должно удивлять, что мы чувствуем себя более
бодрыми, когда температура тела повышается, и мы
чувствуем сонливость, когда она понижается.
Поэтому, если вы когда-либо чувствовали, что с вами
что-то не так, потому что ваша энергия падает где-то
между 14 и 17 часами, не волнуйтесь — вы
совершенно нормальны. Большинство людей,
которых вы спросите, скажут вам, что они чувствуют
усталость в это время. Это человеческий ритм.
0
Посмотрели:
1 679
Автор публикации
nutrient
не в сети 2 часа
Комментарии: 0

========

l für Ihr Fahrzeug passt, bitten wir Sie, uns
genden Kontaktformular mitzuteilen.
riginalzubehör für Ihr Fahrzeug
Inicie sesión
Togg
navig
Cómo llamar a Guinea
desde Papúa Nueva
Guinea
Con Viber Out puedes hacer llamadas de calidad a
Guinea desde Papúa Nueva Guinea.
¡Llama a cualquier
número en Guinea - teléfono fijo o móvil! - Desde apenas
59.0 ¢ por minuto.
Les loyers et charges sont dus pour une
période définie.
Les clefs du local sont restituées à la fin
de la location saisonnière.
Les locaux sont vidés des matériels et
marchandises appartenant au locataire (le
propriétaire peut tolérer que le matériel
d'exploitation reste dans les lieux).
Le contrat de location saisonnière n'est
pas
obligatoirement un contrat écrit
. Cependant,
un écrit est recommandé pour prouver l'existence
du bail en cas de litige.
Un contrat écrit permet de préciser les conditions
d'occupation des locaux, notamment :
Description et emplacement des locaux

========

What lines above contain the word "location"? Return each such line.

de la location saisonnière.
Le contrat de location saisonnière n'est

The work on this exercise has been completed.